Let’s talk about variables scope and extent

August 18, 2021

variable scope and extent

Let’s make a quick recap of what we already know about variables. In the previous posts, we discussed the idea of a variable and its types, which allow for the static and dynamic validation of various data operations. Later, we examined the scope and heap memory allocation, which explains how the data are stored. Therefore, we have an understanding of the abstraction, data types, and memory allocation. Still, we need one last piece.

Today, I would like to introduce the closing chapter in our discussion regarding variables. We need to understand the space of visibility, where we can access our variable, and the period of existence, which is the timespan in which we can expect our variable to reference valid data.

Static scope

We start with the visibility of the variable name, which is described as a variable’s scope. Whenever we write the symbolic name, which acts as an identifier of the actual value, the program has to resolve the address and gives us the stored data. The task may be easy when we consider a single function with a local variable defined inside, but how about accessing a global variable, or even better, accessing a local variable of another function. Every programming language faces this problem; luckily, we have two well-known solutions.

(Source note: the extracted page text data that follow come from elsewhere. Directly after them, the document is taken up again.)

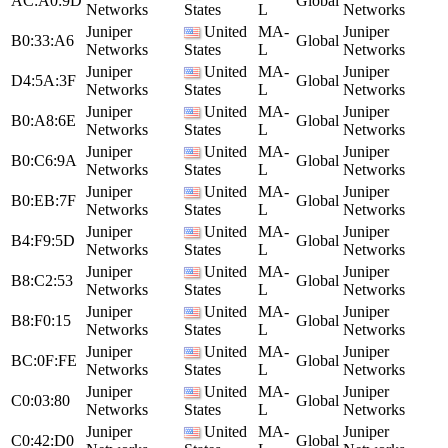
AC:A0:9D
Global
Networks
States
L
Networks
Juniper
United
MA-
Juniper
B0:33:A6
Global
Networks
States
L
Networks
Juniper
United
MA-
Juniper
D4:5A:3F
Global
Networks
States
L
Networks
Juniper
United
MA-
Juniper
B0:A8:6E
Global
Networks
States
L
Networks
Juniper
United
MA-
Juniper
B0:C6:9A
Global
Networks
States
L
Networks
Juniper
United
MA-
Juniper
B0:EB:7F
Global
Networks
States
L
Networks
Juniper
United
MA-
Juniper
B4:F9:5D
Global
Networks
States
L
Networks
Juniper
United
MA-
Juniper
B8:C2:53
Global
Networks
States
L
Networks
Juniper
United
MA-
Juniper
B8:F0:15
Global
Networks
States
L
Networks
Juniper
United
MA-
Juniper
BC:0F:FE
Global
Networks
States
L
Networks
Juniper
United
MA-
Juniper
C0:03:80
Global
Networks
States
L
Networks
Juniper
United
MA-
Juniper
C0:42:D0
Global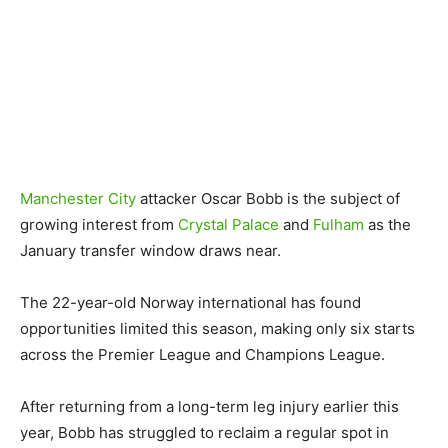
Manchester City
attacker Oscar Bobb is the subject of
growing interest from
Crystal Palace
and
Fulham
as the
January transfer window draws near.
The 22-year-old Norway international has found
opportunities limited this season, making only six starts
across the Premier League and Champions League.
After returning from a long-term leg injury earlier this
year, Bobb has struggled to reclaim a regular spot in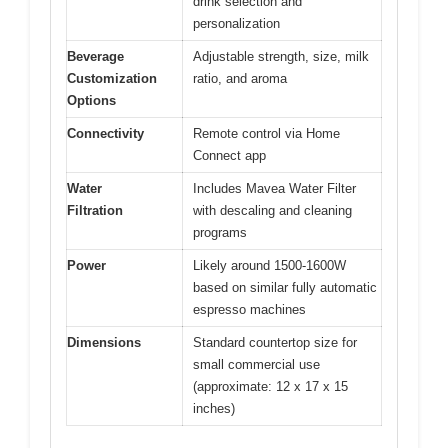
drink selection and
personalization
Beverage
Adjustable strength, size, milk
Customization
ratio, and aroma
Options
Connectivity
Remote control via Home
Connect app
Water
Includes Mavea Water Filter
Filtration
with descaling and cleaning
programs
Power
Likely around 1500-1600W
based on similar fully automatic
espresso machines
Dimensions
Standard countertop size for
small commercial use
(approximate: 12 x 17 x 15
inches)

The static scope, which is sometimes called the lexical scope, is the idea that whenever the program is looking for the name used in our code, it goes through the scopes that are the closest in the written code (text-metric). Thus, when our identifier is not present in the current function being executed at the moment, the program goes up to the parent function, which defined our current function. When this also proves to be futile, it goes up to the grandparent function, which defined the parent one. The limit is the global scope and global variables visible everywhere in the program.

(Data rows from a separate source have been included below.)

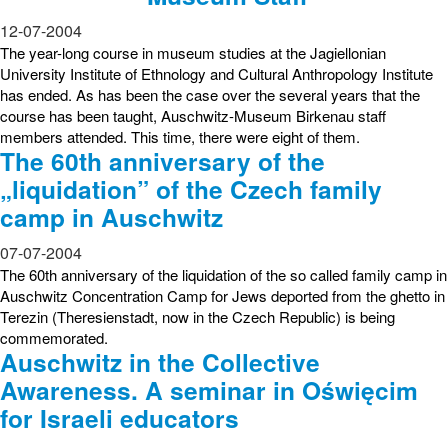
12-07-2004
The year-long course in museum studies at the Jagiellonian
University Institute of Ethnology and Cultural Anthropology Institute
has ended. As has been the case over the several years that the
course has been taught, Auschwitz-Museum Birkenau staff
members attended. This time, there were eight of them.
The 60th anniversary of the
„liquidation” of the Czech family
camp in Auschwitz
07-07-2004
The 60th anniversary of the liquidation of the so called family camp in
Auschwitz Concentration Camp for Jews deported from the ghetto in
Terezin (Theresienstadt, now in the Czech Republic) is being
commemorated.
Auschwitz in the Collective
Awareness. A seminar in Oświęcim
for Israeli educators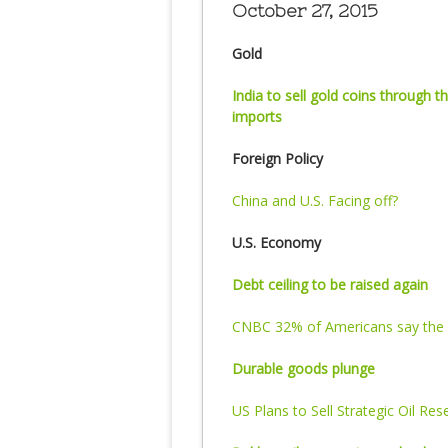
October 27, 2015
Gold
India to sell gold coins through
imports
Foreign Policy
China and U.S. Facing off?
U.S. Economy
Debt ceiling to be raised again
CNBC 32% of Americans say the 
Durable goods plunge
US Plans to Sell Strategic Oil Res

Looking from the variable’s perspective, we can fully grasp the idea behind the scope. The static resolution limits the local name visibility to a particular block of code. It is not recognized outside of that space. If any function or block of code is defined inside, the scope is expanded upon them too. Still, when the same symbolic name is used to declare a variable inside the inner block, it shadows the outer one and gains precedence over it. That makes the local variable the first choice under this name for the inner block, and further blocs defined deeper inside.

The static scope is widespread across the programming world. Languages like C/C++, Java, Python, JavaScript, and many more are built around this concept. It seems pretty enjoyable to be able to spot the accessible variables by simply looking at the implementation. It has also proven to be the best approach to utilize the static code validation.
However, there is one significant disadvantage to be aware of. It is the potential overuse of global variables, or more generally, any variables defined outside the local block. Inflating a global state connected to various local functions may result in a horrible spaghetti code and hard-to-track updates.

Dynamic scope

Another approach to variables’ visibility is the dynamic scope. In contrast to the lexical one, the dynamic resolution looks for a variable name based on the execution context. This means that when implementing a specific function, you can certainly use all its local variables, but also you are entitled to use any variables defined in functions that are currently being executed, in other words, all blocks of code present in the call stack.
When you come from a statically-scoped language, that may sound like a crazy idea because the set of variables you can access in your present block may change based on which function has called your current one. Still, this is precisely the advantage of the dynamic scope. The very idea that we can change a given function’s behavior based on its invoking history explains the dynamism in this scope’s definition.

The execution chain defines the precedence of names because the program looks for identifiers originating from the most recent functions and starting from the current scope. The resolution potentially ends in the global scope, the main program that starts the whole execution.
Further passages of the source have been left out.